Tennessee is the latest state to enact its congressional maps. Like Alabama, the state’s Republicans are aiming to limit Democrats to a single congressional district in an aggressive racial gerrymander that cracks the city of Nashville into multiple districts.
Prior to the newly-enacted map, the city of Nashville resided in a single congressional district. Democrat Jim Cooper is the long-time representative of the solidly blue 5th Congressional District that Joe Biden won by 24 points in 2020. Cooper announced his retirement this week after the gerrymandered map passed the legislature.
Although Nashville is a Democratic bastion, the surrounding congressional districts are solidly Republican. The new map carves Nashville into three different districts that stretch out to take in rural counties. The effect is to dilute the votes of the city’s black and brown voters, swamping them with rural white Republicans.
As the Tennessean reports:
The share of the population made up by Black residents in Tennessee’s potential new 5th Congressional District would plummet. In the proposed new 7th, Black residents would account for 16% of the district’s population. In the new 6th, Black residents would account for less than 10%. In the 5th, the Black population would fall to 11.9%.
Black residents account for 24.3% of the population in the current 5th Congressional District, represented by U.S. Rep. Jim Cooper, D-Nashville.

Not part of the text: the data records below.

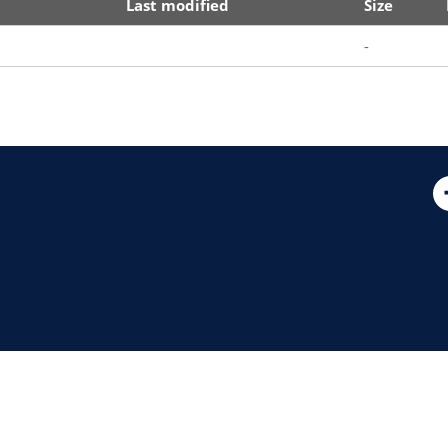
Last modified
Size
-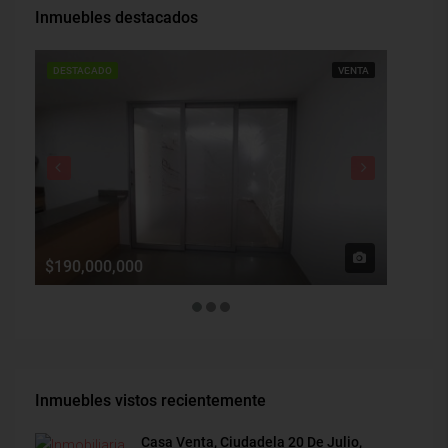
Inmuebles destacados
DESTACADO
VENTA
DESTAC
$190,000,000
$1,900
Inmuebles vistos recientemente
Casa Venta, Ciudadela 20 De Julio,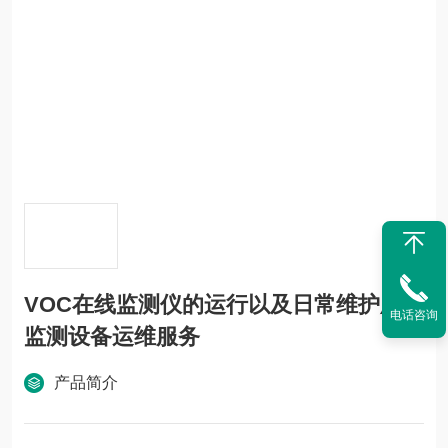
VOC在线监测仪的运行以及日常维护厂家
电话咨询
监测设备运维服务
产品简介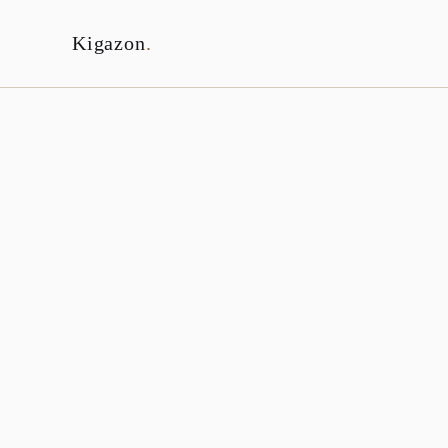
Kigazon
.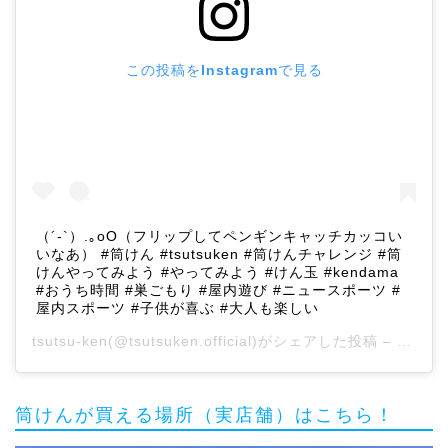
この投稿をInstagramで見る
（´-`）.｡oO（フリップしてペンギンキャッチカッコい
いなあ） #筒けん #tsutsuken #筒けんチャレンジ #筒
けんやってみよう #やってみよう #けん玉 #kendama
#おうち時間 #巣ごもり #屋内遊び #ニュースポーツ #
屋内スポーツ #子供が喜ぶ #大人も楽しい
tsutsu-ken
(@tsutsuken.official)がシェアした投稿 –
2020
筒けんが買える場所（実店舗）はこちら！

All of the new Nashville-based districts will have a Republican lean, although it’s conceivable that one or two of the districts may become competitive later in the decade if Nashville’s population continues to boom and newcomers from out of state bring left-leaning voting habits with them.
For now, the 5th Congressional District will go from D+9 to R+8. As for the rest of Tennessee’s congressional districts, the state is now looking at an 8-1 map where Democrats are relegated to a single VRA-protected district centered around Memphis.
The bottom line is that Tennessee Republicans are trying to muzzle Nashville’s black and brown voters, which should come as no surprise since this is a state that is censoring teachers on race. Expect a court fight in the weeks and months ahead.